Within the listing below, how many lines hold the string "looking"? Only the number should be given.

[[ GIVEN RECORDS, beginning ]]

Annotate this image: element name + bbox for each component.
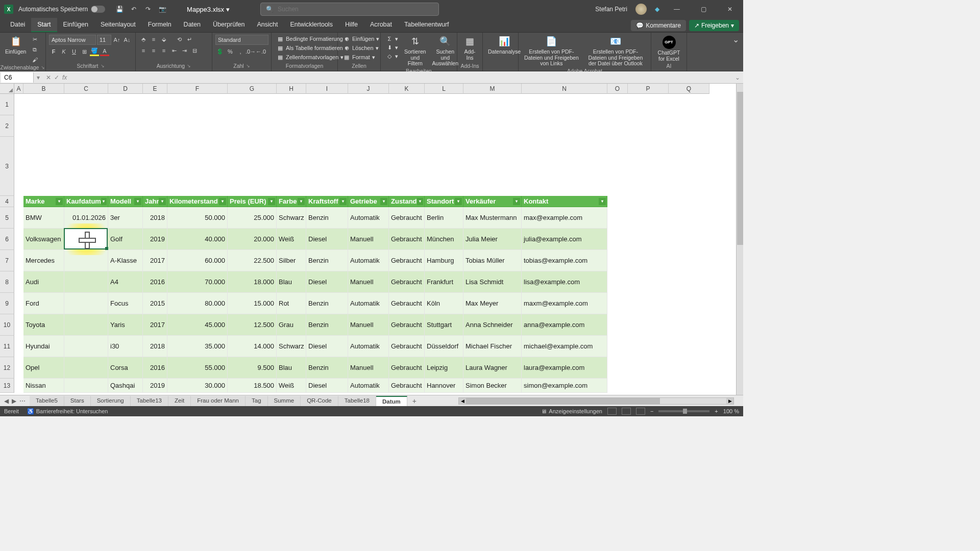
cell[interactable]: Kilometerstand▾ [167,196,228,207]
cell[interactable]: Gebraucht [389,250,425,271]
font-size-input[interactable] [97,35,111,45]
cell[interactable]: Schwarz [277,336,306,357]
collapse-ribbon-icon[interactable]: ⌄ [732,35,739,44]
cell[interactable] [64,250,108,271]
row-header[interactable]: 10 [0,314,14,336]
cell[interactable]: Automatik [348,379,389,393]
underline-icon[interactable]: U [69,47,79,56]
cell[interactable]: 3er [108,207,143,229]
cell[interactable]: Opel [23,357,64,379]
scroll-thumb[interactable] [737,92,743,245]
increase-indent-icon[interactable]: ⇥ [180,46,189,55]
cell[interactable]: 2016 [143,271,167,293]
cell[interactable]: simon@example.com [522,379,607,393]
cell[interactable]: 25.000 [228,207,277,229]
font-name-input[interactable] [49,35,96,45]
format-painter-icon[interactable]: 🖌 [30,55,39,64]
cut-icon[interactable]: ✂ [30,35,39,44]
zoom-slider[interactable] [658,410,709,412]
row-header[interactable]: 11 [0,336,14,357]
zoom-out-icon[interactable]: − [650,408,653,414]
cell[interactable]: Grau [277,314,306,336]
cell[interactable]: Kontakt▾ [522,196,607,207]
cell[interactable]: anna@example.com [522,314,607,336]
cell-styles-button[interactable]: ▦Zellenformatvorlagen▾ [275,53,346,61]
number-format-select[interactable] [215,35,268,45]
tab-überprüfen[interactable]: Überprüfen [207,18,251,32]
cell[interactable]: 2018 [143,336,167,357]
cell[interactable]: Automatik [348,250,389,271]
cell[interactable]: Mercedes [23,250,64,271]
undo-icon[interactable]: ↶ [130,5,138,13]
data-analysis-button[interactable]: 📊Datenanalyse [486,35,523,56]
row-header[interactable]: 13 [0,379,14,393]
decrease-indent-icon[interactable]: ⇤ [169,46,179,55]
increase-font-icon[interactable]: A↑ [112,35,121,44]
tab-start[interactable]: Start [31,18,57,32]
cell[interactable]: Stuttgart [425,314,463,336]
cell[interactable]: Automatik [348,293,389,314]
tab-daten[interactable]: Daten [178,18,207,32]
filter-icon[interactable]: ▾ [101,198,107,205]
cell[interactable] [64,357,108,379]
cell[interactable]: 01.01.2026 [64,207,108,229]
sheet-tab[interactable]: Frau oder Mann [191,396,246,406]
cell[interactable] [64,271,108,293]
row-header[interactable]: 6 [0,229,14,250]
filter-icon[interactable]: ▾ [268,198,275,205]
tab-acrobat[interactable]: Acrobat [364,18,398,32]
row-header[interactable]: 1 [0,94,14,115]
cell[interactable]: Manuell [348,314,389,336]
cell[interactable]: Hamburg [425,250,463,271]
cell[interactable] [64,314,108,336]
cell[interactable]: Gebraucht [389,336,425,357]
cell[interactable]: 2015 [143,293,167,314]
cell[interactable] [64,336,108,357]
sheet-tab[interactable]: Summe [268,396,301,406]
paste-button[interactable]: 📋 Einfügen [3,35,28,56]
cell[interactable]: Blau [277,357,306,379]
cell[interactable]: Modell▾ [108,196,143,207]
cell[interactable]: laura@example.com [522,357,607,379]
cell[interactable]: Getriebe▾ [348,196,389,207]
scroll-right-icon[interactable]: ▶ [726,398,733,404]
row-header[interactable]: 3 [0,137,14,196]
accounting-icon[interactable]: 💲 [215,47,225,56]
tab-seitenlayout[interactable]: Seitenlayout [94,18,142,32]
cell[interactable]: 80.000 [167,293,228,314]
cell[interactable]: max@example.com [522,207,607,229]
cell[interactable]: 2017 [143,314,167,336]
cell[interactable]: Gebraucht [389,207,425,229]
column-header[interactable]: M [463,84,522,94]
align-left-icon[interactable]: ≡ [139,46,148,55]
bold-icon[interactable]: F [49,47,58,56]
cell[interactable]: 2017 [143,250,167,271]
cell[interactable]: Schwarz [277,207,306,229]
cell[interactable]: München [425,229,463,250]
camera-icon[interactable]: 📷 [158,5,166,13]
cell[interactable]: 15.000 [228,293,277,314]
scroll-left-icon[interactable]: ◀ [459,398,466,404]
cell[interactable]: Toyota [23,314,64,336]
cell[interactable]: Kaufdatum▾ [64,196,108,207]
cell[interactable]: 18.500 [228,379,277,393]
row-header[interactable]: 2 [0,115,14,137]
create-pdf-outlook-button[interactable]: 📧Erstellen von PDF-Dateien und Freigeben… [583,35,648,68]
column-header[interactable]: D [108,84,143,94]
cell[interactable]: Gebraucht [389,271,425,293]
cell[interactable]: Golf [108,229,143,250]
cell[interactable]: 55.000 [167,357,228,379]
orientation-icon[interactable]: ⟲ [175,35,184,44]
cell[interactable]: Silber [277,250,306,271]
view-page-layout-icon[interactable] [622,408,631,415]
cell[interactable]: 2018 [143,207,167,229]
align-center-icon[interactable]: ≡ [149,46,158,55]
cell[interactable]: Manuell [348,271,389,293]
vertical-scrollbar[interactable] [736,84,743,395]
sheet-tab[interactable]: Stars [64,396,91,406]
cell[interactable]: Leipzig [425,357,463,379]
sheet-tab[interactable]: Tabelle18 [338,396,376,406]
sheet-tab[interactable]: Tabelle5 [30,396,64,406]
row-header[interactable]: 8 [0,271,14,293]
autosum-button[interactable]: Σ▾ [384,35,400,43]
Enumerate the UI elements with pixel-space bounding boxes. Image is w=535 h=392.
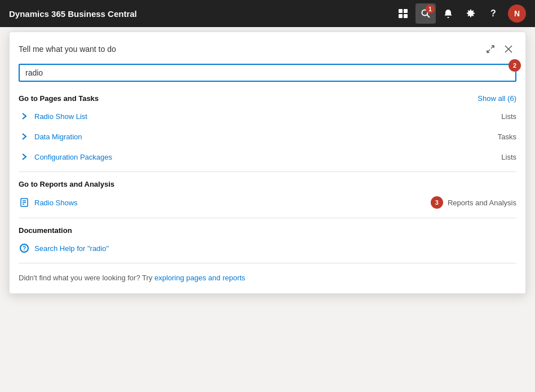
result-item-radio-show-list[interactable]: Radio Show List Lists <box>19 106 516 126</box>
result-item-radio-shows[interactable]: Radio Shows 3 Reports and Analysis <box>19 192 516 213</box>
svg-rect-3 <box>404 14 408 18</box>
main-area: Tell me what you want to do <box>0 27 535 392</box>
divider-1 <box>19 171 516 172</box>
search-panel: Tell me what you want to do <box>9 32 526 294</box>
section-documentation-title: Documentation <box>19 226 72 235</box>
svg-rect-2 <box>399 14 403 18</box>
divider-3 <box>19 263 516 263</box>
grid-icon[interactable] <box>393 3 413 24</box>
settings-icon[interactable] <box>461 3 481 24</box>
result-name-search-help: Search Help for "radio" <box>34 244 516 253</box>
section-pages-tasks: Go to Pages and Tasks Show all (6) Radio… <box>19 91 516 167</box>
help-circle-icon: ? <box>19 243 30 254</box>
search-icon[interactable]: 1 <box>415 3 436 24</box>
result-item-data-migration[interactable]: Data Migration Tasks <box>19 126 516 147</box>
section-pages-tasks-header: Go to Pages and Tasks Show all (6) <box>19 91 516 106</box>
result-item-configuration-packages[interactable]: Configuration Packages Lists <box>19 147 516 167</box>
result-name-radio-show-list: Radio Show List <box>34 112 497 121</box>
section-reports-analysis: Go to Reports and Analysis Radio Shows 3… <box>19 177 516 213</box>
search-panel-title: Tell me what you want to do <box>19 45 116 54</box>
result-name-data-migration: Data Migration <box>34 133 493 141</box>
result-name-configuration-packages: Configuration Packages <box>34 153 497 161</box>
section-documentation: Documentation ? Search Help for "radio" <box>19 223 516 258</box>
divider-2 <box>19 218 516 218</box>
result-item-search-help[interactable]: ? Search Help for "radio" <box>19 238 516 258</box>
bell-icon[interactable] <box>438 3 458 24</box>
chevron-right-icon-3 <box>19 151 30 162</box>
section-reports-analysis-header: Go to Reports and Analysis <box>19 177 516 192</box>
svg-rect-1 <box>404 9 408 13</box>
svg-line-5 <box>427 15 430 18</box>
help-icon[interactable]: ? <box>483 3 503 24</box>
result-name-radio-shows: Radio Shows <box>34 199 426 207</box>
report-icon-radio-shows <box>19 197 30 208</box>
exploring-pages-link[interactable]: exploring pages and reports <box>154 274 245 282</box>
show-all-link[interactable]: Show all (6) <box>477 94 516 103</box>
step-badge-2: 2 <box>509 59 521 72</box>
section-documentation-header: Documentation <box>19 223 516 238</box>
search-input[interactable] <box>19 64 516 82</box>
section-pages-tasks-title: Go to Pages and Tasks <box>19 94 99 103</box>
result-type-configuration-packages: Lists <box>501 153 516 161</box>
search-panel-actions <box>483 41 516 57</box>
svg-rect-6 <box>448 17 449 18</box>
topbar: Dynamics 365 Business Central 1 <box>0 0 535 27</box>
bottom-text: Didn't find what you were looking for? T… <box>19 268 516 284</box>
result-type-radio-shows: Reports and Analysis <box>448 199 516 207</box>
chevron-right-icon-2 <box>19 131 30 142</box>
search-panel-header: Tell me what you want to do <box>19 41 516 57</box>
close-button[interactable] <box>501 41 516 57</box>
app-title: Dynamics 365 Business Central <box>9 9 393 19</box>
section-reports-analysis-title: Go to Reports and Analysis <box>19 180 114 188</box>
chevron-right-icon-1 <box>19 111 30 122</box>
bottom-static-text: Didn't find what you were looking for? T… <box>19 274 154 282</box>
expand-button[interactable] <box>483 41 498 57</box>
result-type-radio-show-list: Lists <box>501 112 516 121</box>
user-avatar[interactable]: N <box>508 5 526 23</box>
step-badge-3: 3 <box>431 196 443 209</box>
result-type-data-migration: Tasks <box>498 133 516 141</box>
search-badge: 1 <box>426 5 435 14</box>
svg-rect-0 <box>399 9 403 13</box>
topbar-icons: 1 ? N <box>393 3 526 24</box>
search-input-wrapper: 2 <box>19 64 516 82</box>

[[ GIVEN RECORDS, end ]]

## [TASK ANSWER]
2